**PROBLEM DESCRIPTION**
Although the records include pictures, the copy should not; write out exactly the lines from the first through the line with "En famille, seul, entre".

++++ MATERIAL FOR THIS TASK ++++

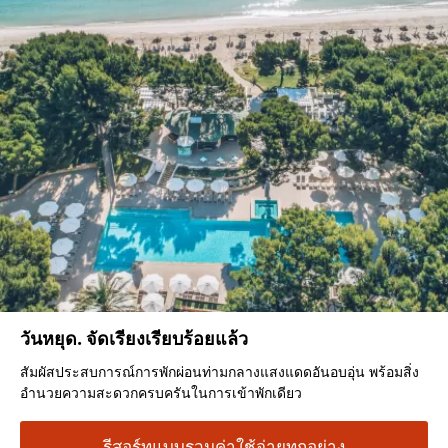
วันหยุด. จัดเรียงเรียบร้อยแล้ว
สัมผัสประสบการณ์การพักผ่อนท่ามกลางแสงแดดอันอบอุ่น พร้อมสิ่ง
อำนวยความสะดวกครบครันในการเข้าพักเดียว
รีสอร์ทแบบรวมค่าใช้จ่ายทุกอย่าง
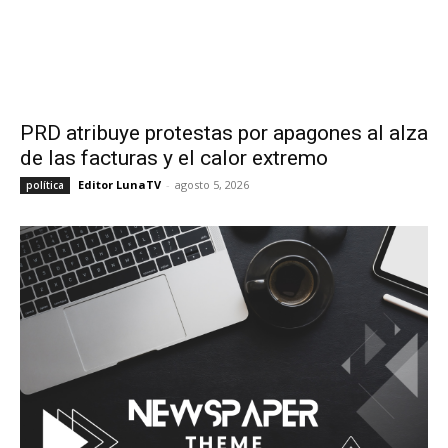
PRD atribuye protestas por apagones al alza
de las facturas y el calor extremo
Editor LunaTV
-
agosto 5, 2026
política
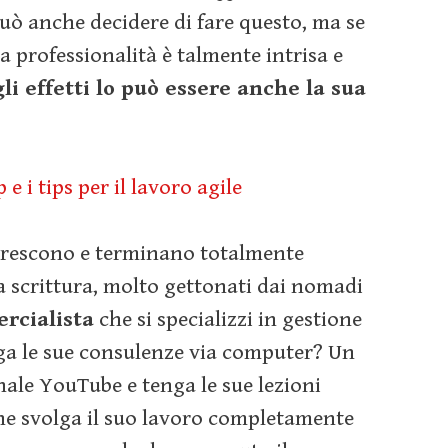
uò anche decidere di fare questo, ma se
a professionalità è talmente intrisa e
 gli effetti lo può essere anche la sua
e i tips per il lavoro agile
 crescono e terminano totalmente
 scrittura, molto gettonati dai nomadi
rcialista
che si specializzi in gestione
olga le sue consulenze via computer? Un
ale YouTube e tenga le sue lezioni
e svolga il suo lavoro completamente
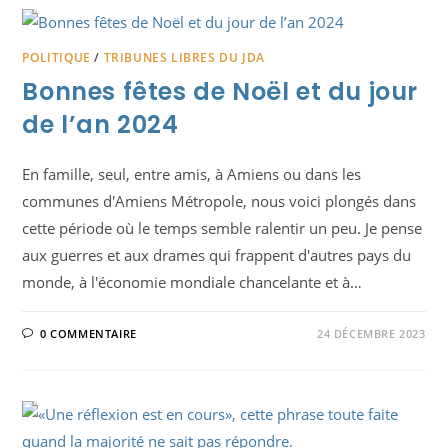
POLITIQUE
/
TRIBUNES LIBRES DU JDA
Bonnes fêtes de Noël et du jour
de l’an 2024
En famille, seul, entre amis, à Amiens ou dans les
communes d'Amiens Métropole, nous voici plongés dans
cette période où le temps semble ralentir un peu. Je pense
aux guerres et aux drames qui frappent d'autres pays du
monde, à l'économie mondiale chancelante et à…
0 COMMENTAIRE
24 DÉCEMBRE 2023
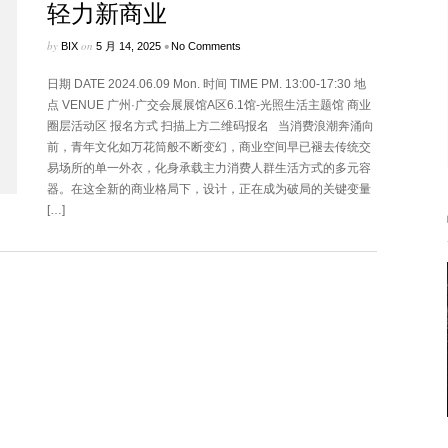
轻力新商业
by
on
•
BIX
5 月 14, 2025
No Comments
日期 DATE 2024.06.09 Mon. 时间 TIME PM. 13:00-17:30 地
点 VENUE 广州·广交会展展馆A区6.1馆-光照生活主题馆 商业
圈层活动区 报名方式 扫描上方二维码报名 当消费浪潮奔涌向
前，青年文化如万花筒般不断变幻，商业空间早已褪去传统交
易场所的单一外衣，化身承载主力消费人群生活方式的多元容
器。在这全新的商业格局下，设计，正在成为破局的关键变量
[…]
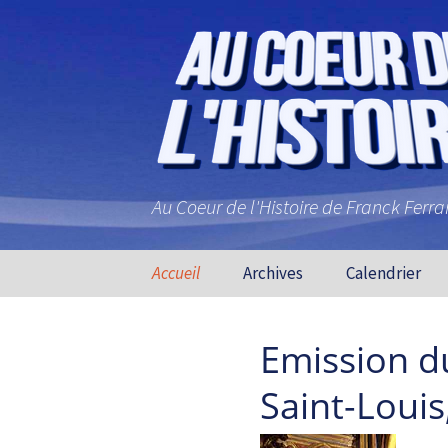
Au Coeur de l'Histoire de Franck Ferr
Aller au contenu principal
Accueil
Archives
Calendrier
Emission d
Saint-Louis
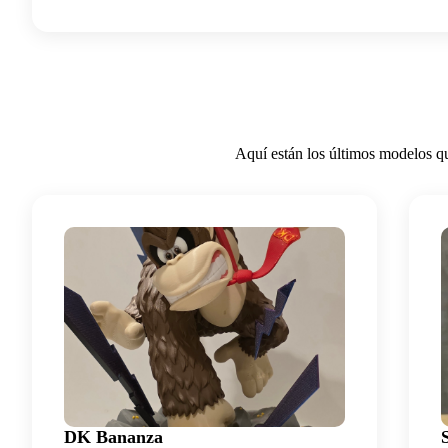
Aquí están los últimos modelos qu
DK Bananza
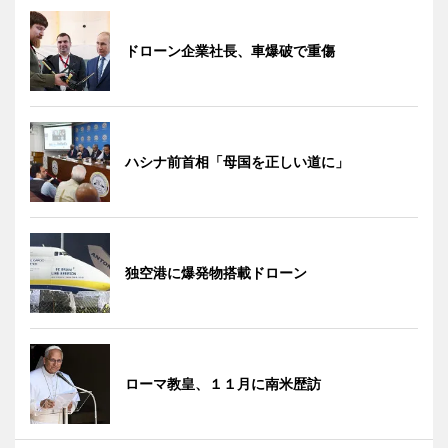
ドローン企業社長、車爆破で重傷
ハシナ前首相「母国を正しい道に」
独空港に爆発物搭載ドローン
ローマ教皇、１１月に南米歴訪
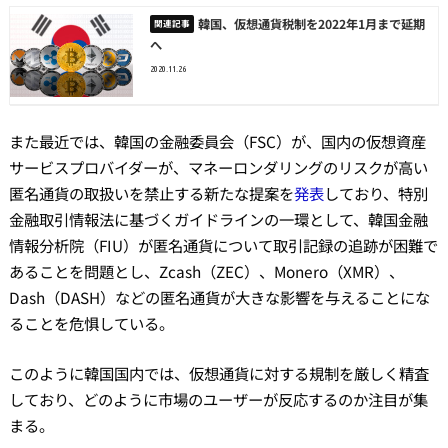
韓国、仮想通貨税制を2022年1月まで延期
へ
2020.11.26
また最近では、韓国の金融委員会（FSC）が、国内の仮想資産
サービスプロバイダーが、マネーロンダリングのリスクが高い
匿名通貨の取扱いを禁止する新たな提案を
発表
しており、特別
金融取引情報法に基づくガイドラインの一環として、韓国金融
情報分析院（FIU）が匿名通貨について取引記録の追跡が困難で
あることを問題とし、Zcash（ZEC）、Monero（XMR）、
Dash（DASH）などの匿名通貨が大きな影響を与えることにな
ることを危惧している。
このように韓国国内では、仮想通貨に対する規制を厳しく精査
しており、どのように市場のユーザーが反応するのか注目が集
まる。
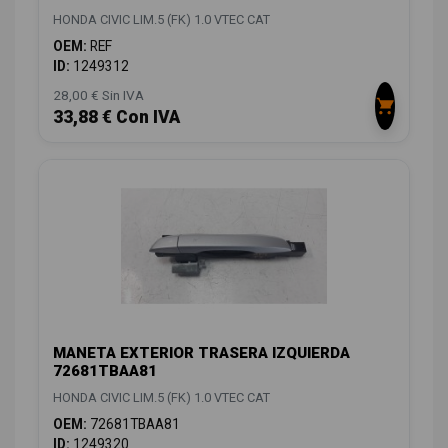
HONDA CIVIC LIM.5 (FK) 1.0 VTEC CAT
OEM:
REF
ID:
1249312
28,00 € Sin IVA
33,88 € Con IVA
MANETA EXTERIOR TRASERA IZQUIERDA
72681TBAA81
HONDA CIVIC LIM.5 (FK) 1.0 VTEC CAT
OEM:
72681TBAA81
ID:
1249320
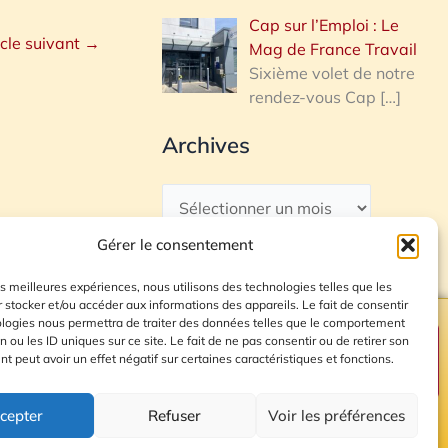
Cap sur l’Emploi : Le
icle suivant
→
Mag de France Travail
Sixième volet de notre
rendez-vous Cap
[…]
Archives
Gérer le consentement
les meilleures expériences, nous utilisons des technologies telles que les
 stocker et/ou accéder aux informations des appareils. Le fait de consentir
ologies nous permettra de traiter des données telles que le comportement
n ou les ID uniques sur ce site. Le fait de ne pas consentir ou de retirer son
Plan du site
 peut avoir un effet négatif sur certaines caractéristiques et fonctions.
cepter
Refuser
Voir les préférences
© 2026 Radio Calade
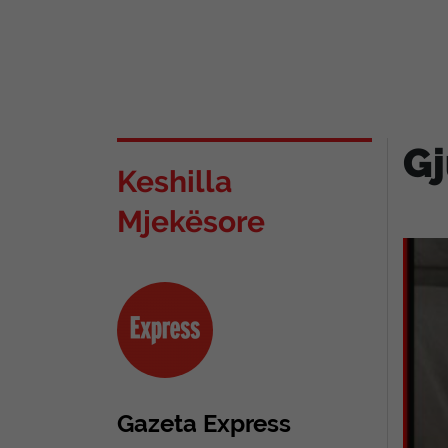
Gj
Keshilla
Mjekësore
Gazeta Express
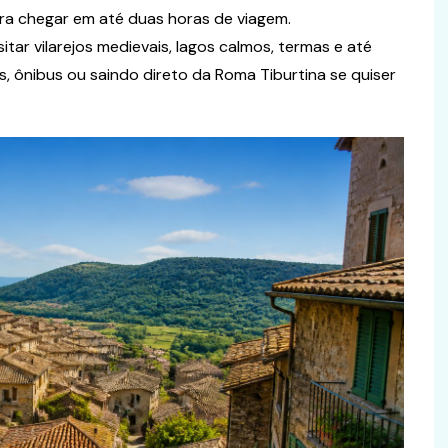
 pra chegar em até duas horas de viagem.
sitar vilarejos medievais, lagos calmos, termas e até
s, ônibus ou saindo direto da Roma Tiburtina se quiser
Curiosidades
nceito,
as para Seu
Verem ou Virem? Guia Prático
para Não Errar Mais
 junho de 2026
Ingrid Massa
31 de maio de 2026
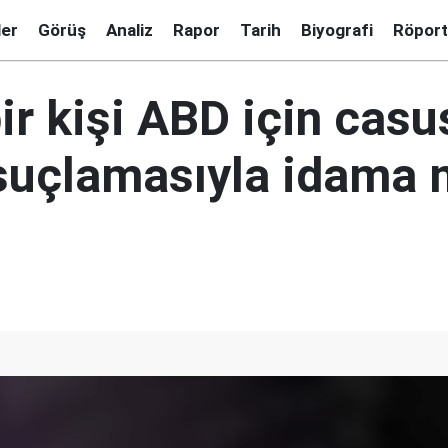
ler
Görüş
Analiz
Rapor
Tarih
Biyografi
Röport
bir kişi ABD için casu
 suçlamasıyla idam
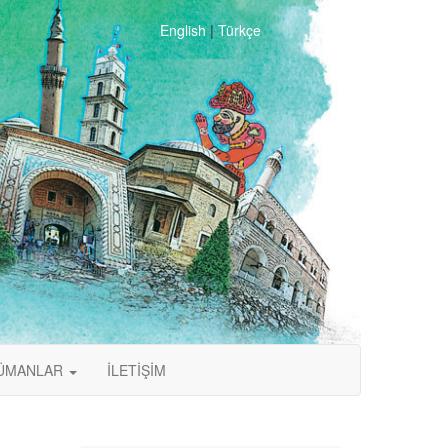
English
|
Türkçe
ÜMANLAR
İLETİŞİM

++++

**OUTPUT BELOW**
วันหยุด. จัดเรียงเรียบร้อยแล้ว
สัมผัสประสบการณ์การพักผ่อนท่ามกลางแสงแดดอันอบอุ่น พร้อมสิ่ง
อำนวยความสะดวกครบครันในการเข้าพักเดียว
รีสอร์ทแบบรวมค่าใช้จ่ายทุกอย่าง
PRD atribuye protestas por apagones al alza
de las facturas y el calor extremo
Editor LunaTV
-
agosto 5, 2026
política
uò anche decidere di fare questo, ma se
a professionalità è talmente intrisa e
 gli effetti lo può essere anche la sua
e i tips per il lavoro agile
 crescono e terminano totalmente
 scrittura, molto gettonati dai nomadi
rcialista
che si specializzi in gestione
olga le sue consulenze via computer? Un
ale YouTube e tenga le sue lezioni
e svolga il suo lavoro completamente
POLITIQUE
/
TRIBUNES LIBRES DU JDA
Bonnes fêtes de Noël et du jour
de l’an 2024
En famille, seul, entre amis, à Amiens ou dans les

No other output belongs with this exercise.